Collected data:
------------
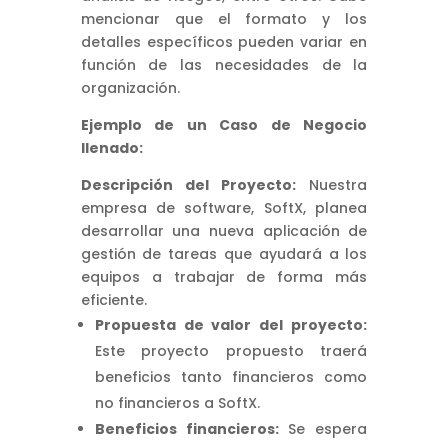
mencionar que el formato y los
detalles específicos pueden variar en
función de las necesidades de la
organización.
Ejemplo de un Caso de Negocio
llenado:
Descripción del Proyecto:
Nuestra
empresa de software, SoftX, planea
desarrollar una nueva aplicación de
gestión de tareas que ayudará a los
equipos a trabajar de forma más
eficiente.
Propuesta de valor del proyecto:
Este proyecto propuesto traerá
beneficios tanto financieros como
no financieros a SoftX.
Beneficios financieros:
Se espera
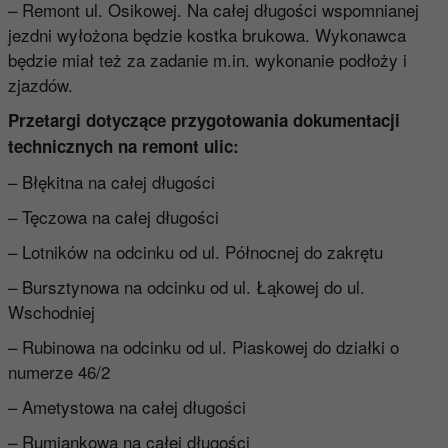
– Remont ul. Osikowej. Na całej długości wspomnianej
jezdni wyłożona będzie kostka brukowa. Wykonawca
będzie miał też za zadanie m.in. wykonanie podłoży i
zjazdów.
Przetargi dotyczące przygotowania dokumentacji
technicznych na remont ulic:
– Błękitna na całej długości
– Tęczowa na całej długości
– Lotników na odcinku od ul. Północnej do zakrętu
– Bursztynowa na odcinku od ul. Łąkowej do ul.
Wschodniej
– Rubinowa na odcinku od ul. Piaskowej do działki o
numerze 46/2
– Ametystowa na całej długości
– Rumiankowa na całej długości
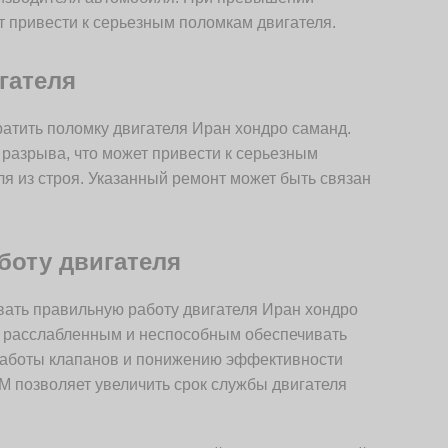
ет привести к серьезным поломкам двигателя.
гателя
атить поломку двигателя Иран хондро саманд.
 разрыва, что может привести к серьезным
ля из строя. Указанный ремонт может быть связан
боту двигателя
ать правильную работу двигателя Иран хондро
е расслабленным и неспособным обеспечивать
 работы клапанов и понижению эффективности
М позволяет увеличить срок службы двигателя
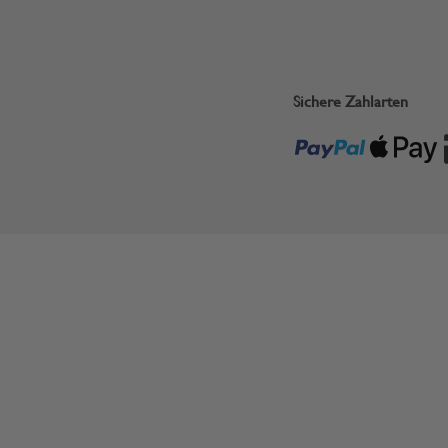
Sichere Zahlarten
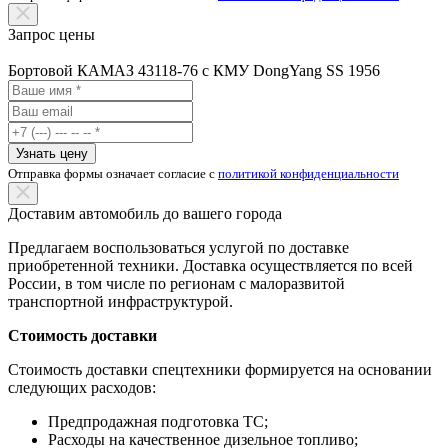
Запрос цены
Бортовой КАМАЗ 43118-76 с КМУ DongYang SS 1956
Узнать цену
Отправка формы означает согласие с
политикой конфиденциальности
Доставим автомобиль до вашего города
Предлагаем воспользоваться услугой по доставке
приобретенной техники. Доставка осуществляется по всей
России, в том числе по регионам с малоразвитой
транспортной инфраструктурой.
Стоимость доставки
Стоимость доставки спецтехники формируется на основании
следующих расходов:
Предпродажная подготовка ТС;
Расходы на качественное дизельное топливо;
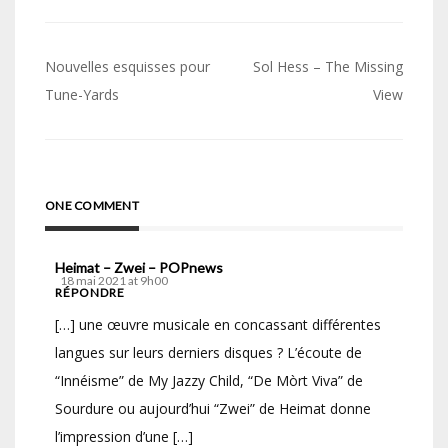
Navigation
Nouvelles esquisses pour
Sol Hess – The Missing
de
Tune-Yards
View
l’article
ONE COMMENT
Heimat – Zwei – POPnews
18 mai 2021 at 9h00
RÉPONDRE
[…] une œuvre musicale en concassant différentes
langues sur leurs derniers disques ? L’écoute de
“Innéisme” de My Jazzy Child, “De Mòrt Viva” de
Sourdure ou aujourd’hui “Zwei” de Heimat donne
l’impression d’une […]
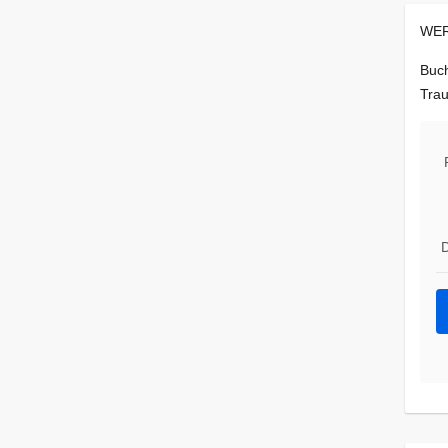
WER
Buch
Trau
D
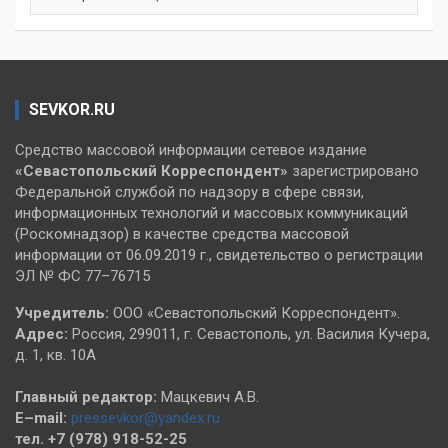
SEVKOR.RU
Средство массовой информации сетевое издание
«Севастопольский
Корреспондент»
зарегистрировано
Федеральной службой по надзору в сфере связи,
информационных технологий и массовых коммуникаций
(Роскомнадзор) в качестве средства массовой
информации от 06.09.2019 г., свидетельство о регистрации
ЭЛ № ФС 77–76715
Учредитель:
ООО «Севастопольский Корреспондент».
Адрес:
Россия, 299011, г. Севастополь, ул. Василия Кучера,
д. 1, кв. 10А
Главный редактор:
Мацкевич А.В.
E–mail:
pressevkor@yandex.ru
тел. +7 (978) 918-52-25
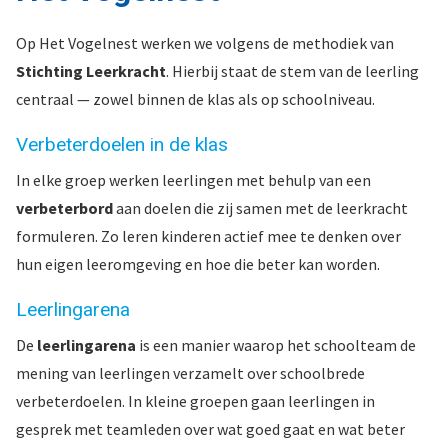
Op Het Vogelnest werken we volgens de methodiek van
Stichting Leerkracht
. Hierbij staat de stem van de leerling
centraal — zowel binnen de klas als op schoolniveau.
Verbeterdoelen in de klas
In elke groep werken leerlingen met behulp van een
verbeterbord
aan doelen die zij samen met de leerkracht
formuleren. Zo leren kinderen actief mee te denken over
hun eigen leeromgeving en hoe die beter kan worden.
Leerlingarena
De
leerlingarena
is een manier waarop het schoolteam de
mening van leerlingen verzamelt over schoolbrede
verbeterdoelen. In kleine groepen gaan leerlingen in
gesprek met teamleden over wat goed gaat en wat beter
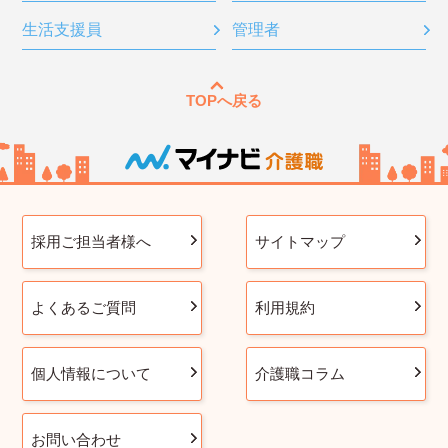
生活支援員
管理者
TOPへ戻る
採用ご担当者様へ
サイトマップ
よくあるご質問
利用規約
個人情報について
介護職コラム
お問い合わせ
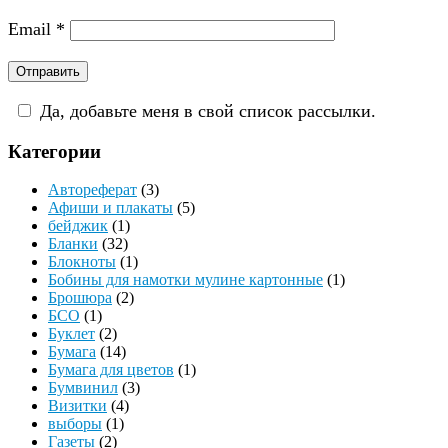
Email
*
Да, добавьте меня в свой список рассылки.
Категории
Автореферат
(3)
Афиши и плакаты
(5)
бейджик
(1)
Бланки
(32)
Блокноты
(1)
Бобины для намотки мулине картонные
(1)
Брошюра
(2)
БСО
(1)
Буклет
(2)
Бумага
(14)
Бумага для цветов
(1)
Бумвинил
(3)
Визитки
(4)
выборы
(1)
Газеты
(2)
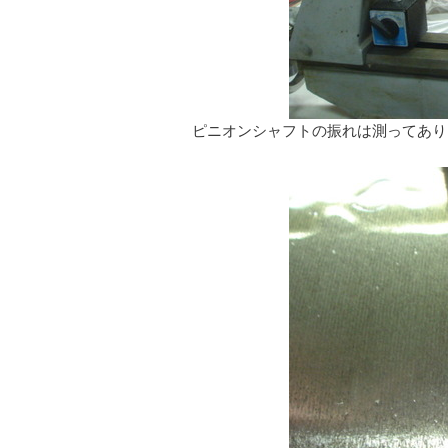
ピニオンシャフトの振れは測ってあり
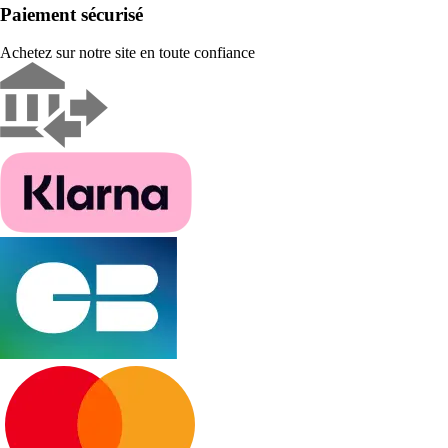
Paiement sécurisé
Achetez sur notre site en toute confiance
------------
◆ DIRECTIONS ◆
Could you repeat all of the entries exactly, without the pictures?

◆ TASK OUTPUT ◆
mencionar que el formato y los
detalles específicos pueden variar en
función de las necesidades de la
organización.
Ejemplo de un Caso de Negocio
llenado:
Descripción del Proyecto:
Nuestra
empresa de software, SoftX, planea
desarrollar una nueva aplicación de
gestión de tareas que ayudará a los
equipos a trabajar de forma más
eficiente.
Propuesta de valor del proyecto:
Este proyecto propuesto traerá
beneficios tanto financieros como
no financieros a SoftX.
Beneficios financieros:
Se espera
– Remont ul. Osikowej. Na całej długości wspomnianej
jezdni wyłożona będzie kostka brukowa. Wykonawca
będzie miał też za zadanie m.in. wykonanie podłoży i
zjazdów.
Przetargi dotyczące przygotowania dokumentacji
technicznych na remont ulic:
– Błękitna na całej długości
– Tęczowa na całej długości
– Lotników na odcinku od ul. Północnej do zakrętu
– Bursztynowa na odcinku od ul. Łąkowej do ul.
Wschodniej
– Rubinowa na odcinku od ul. Piaskowej do działki o
numerze 46/2
– Ametystowa na całej długości
– Rumiankowa na całej długości
ет привести к серьезным поломкам двигателя.
гателя
атить поломку двигателя Иран хондро саманд.
 разрыва, что может привести к серьезным
ля из строя. Указанный ремонт может быть связан
боту двигателя
ать правильную работу двигателя Иран хондро
е расслабленным и неспособным обеспечивать
 работы клапанов и понижению эффективности
М позволяет увеличить срок службы двигателя
Sichere Zahlarten
Запрос цены
Бортовой КАМАЗ 43118-76 с КМУ DongYang SS 1956
Узнать цену
Отправка формы означает согласие с
политикой конфиденциальности
Доставим автомобиль до вашего города
Предлагаем воспользоваться услугой по доставке
приобретенной техники. Доставка осуществляется по всей
России, в том числе по регионам с малоразвитой
транспортной инфраструктурой.
Стоимость доставки
Стоимость доставки спецтехники формируется на основании
следующих расходов:
Предпродажная подготовка ТС;
Расходы на качественное дизельное топливо;
Navigation
Nouvelles esquisses pour
Sol Hess – The Missing
de
Tune-Yards
View
l’article
ONE COMMENT
Heimat – Zwei – POPnews
18 mai 2021 at 9h00
RÉPONDRE
[…] une œuvre musicale en concassant différentes
langues sur leurs derniers disques ? L’écoute de
“Innéisme” de My Jazzy Child, “De Mòrt Viva” de
Sourdure ou aujourd’hui “Zwei” de Heimat donne
l’impression d’une […]
WER
Buch
Trau
D
SEVKOR.RU
Средство массовой информации сетевое издание
«Севастопольский
Корреспондент»
зарегистрировано
Федеральной службой по надзору в сфере связи,
информационных технологий и массовых коммуникаций
(Роскомнадзор) в качестве средства массовой
информации от 06.09.2019 г., свидетельство о регистрации
ЭЛ № ФС 77–76715
Учредитель:
ООО «Севастопольский Корреспондент».
Адрес:
Россия, 299011, г. Севастополь, ул. Василия Кучера,
д. 1, кв. 10А
Главный редактор:
Мацкевич А.В.
E–mail:
pressevkor@yandex.ru
тел. +7 (978) 918-52-25
Op Het Vogelnest werken we volgens de methodiek van
Stichting Leerkracht
. Hierbij staat de stem van de leerling
centraal — zowel binnen de klas als op schoolniveau.
Verbeterdoelen in de klas
In elke groep werken leerlingen met behulp van een
verbeterbord
aan doelen die zij samen met de leerkracht
formuleren. Zo leren kinderen actief mee te denken over
hun eigen leeromgeving en hoe die beter kan worden.
Leerlingarena
De
leerlingarena
is een manier waarop het schoolteam de
mening van leerlingen verzamelt over schoolbrede
verbeterdoelen. In kleine groepen gaan leerlingen in
gesprek met teamleden over wat goed gaat en wat beter
生活支援員
管理者
TOPへ戻る
採用ご担当者様へ
サイトマップ
よくあるご質問
利用規約
個人情報について
介護職コラム
お問い合わせ
Email
*
Да, добавьте меня в свой список рассылки.
Категории
Автореферат
(3)
Афиши и плакаты
(5)
бейджик
(1)
Бланки
(32)
Блокноты
(1)
Бобины для намотки мулине картонные
(1)
Брошюра
(2)
БСО
(1)
Буклет
(2)
Бумага
(14)
Бумага для цветов
(1)
Бумвинил
(3)
Визитки
(4)
выборы
(1)
Газеты
(2)
ピニオンシャフトの振れは測ってあり
Paiement sécurisé
Achetez sur notre site en toute confiance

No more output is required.